# Work required:
A verbatim copy of the lines from the one with "France (29, 378)" through the final line below is required; print it and nothing else.

::::

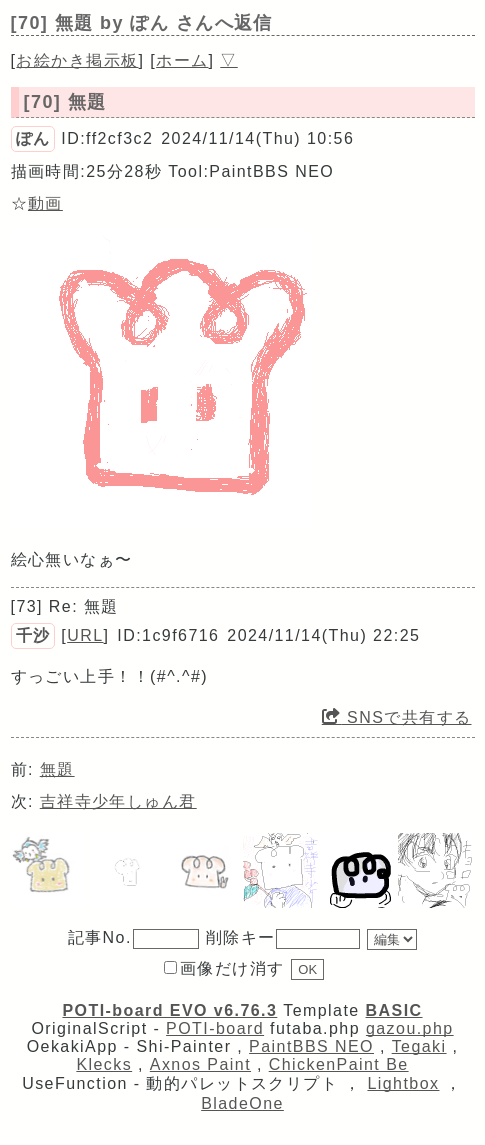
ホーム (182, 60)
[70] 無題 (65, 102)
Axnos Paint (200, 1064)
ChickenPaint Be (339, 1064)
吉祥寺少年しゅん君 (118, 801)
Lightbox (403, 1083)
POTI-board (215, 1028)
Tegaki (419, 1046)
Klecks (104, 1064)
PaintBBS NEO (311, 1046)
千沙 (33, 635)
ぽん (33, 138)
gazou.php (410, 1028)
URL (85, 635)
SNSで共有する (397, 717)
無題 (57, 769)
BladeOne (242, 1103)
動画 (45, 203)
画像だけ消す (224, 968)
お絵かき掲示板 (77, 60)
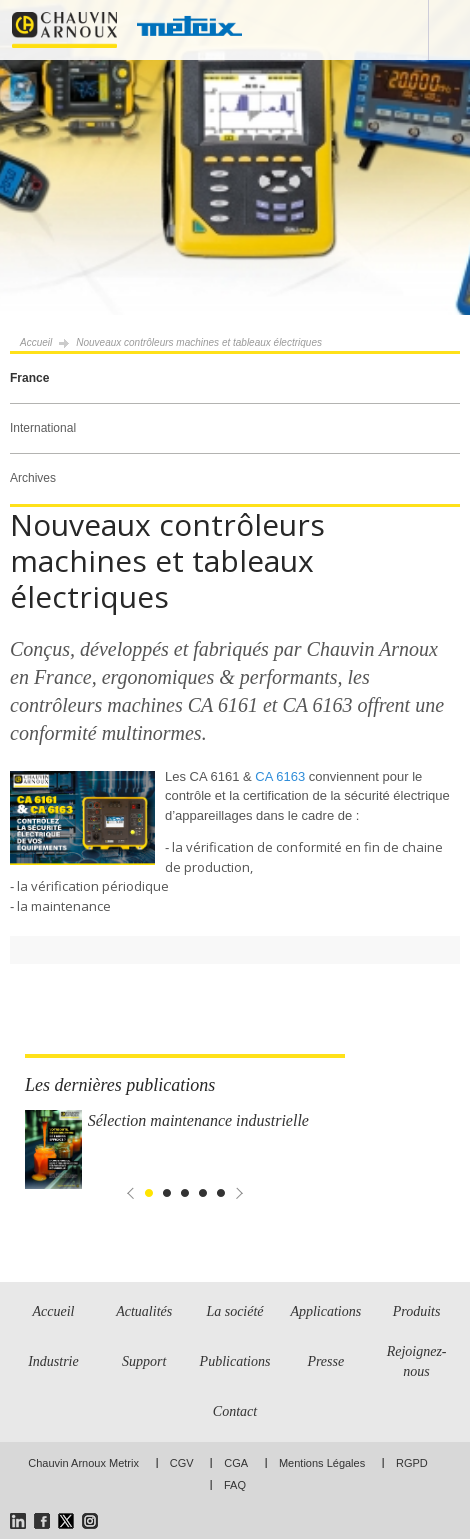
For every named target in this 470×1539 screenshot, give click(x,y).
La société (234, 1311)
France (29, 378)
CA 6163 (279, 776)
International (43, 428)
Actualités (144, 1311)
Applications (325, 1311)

::::

# Finished task:
France (29, 378)
CA 6163 (279, 776)
International (43, 428)
Actualités (144, 1311)
Applications (325, 1311)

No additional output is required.